* _Exercise goal_: Write out the data below exactly as given, without any of its pictures.

* _Provided entries_:
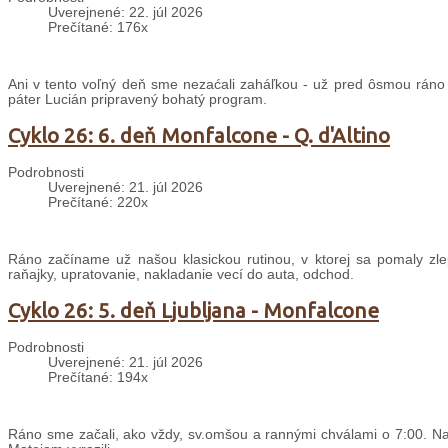
Uverejnené: 22. júl 2026
Prečítané: 176x
Ani v tento voľný deň sme nezaćali zaháľkou - už pred ôsmou ráno
páter Lucián pripravený bohatý program.
Cyklo 26: 6. deň Monfalcone - Q. d'Altino
Podrobnosti
Uverejnené: 21. júl 2026
Prečítané: 220x
Ráno začíname už našou klasickou rutinou, v ktorej sa pomaly zle
raňajky, upratovanie, nakladanie vecí do auta, odchod.
Cyklo 26: 5. deň Ljubljana - Monfalcone
Podrobnosti
Uverejnené: 21. júl 2026
Prečítané: 194x
Ráno sme začali, ako vždy, sv.omšou a rannými chválami o 7:00. Nas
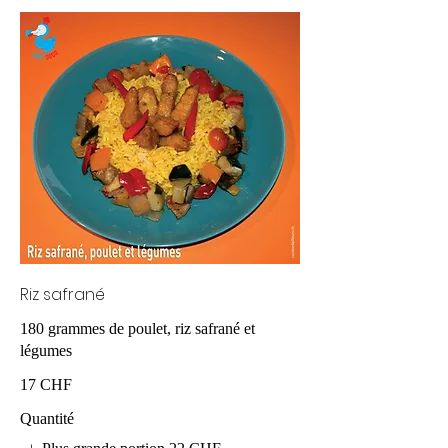
Riz safrané
180 grammes de poulet, riz safrané et
légumes
17 CHF
Quantité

* _Solution below_:
Uverejnené: 22. júl 2026
Prečítané: 176x
Ani v tento voľný deň sme nezaćali zaháľkou - už pred ôsmou ráno
páter Lucián pripravený bohatý program.
Cyklo 26: 6. deň Monfalcone - Q. d'Altino
Podrobnosti
Uverejnené: 21. júl 2026
Prečítané: 220x
Ráno začíname už našou klasickou rutinou, v ktorej sa pomaly zle
raňajky, upratovanie, nakladanie vecí do auta, odchod.
Cyklo 26: 5. deň Ljubljana - Monfalcone
Podrobnosti
Uverejnené: 21. júl 2026
Prečítané: 194x
Ráno sme začali, ako vždy, sv.omšou a rannými chválami o 7:00. Nas
Riz safrané
180 grammes de poulet, riz safrané et
légumes
17 CHF
Quantité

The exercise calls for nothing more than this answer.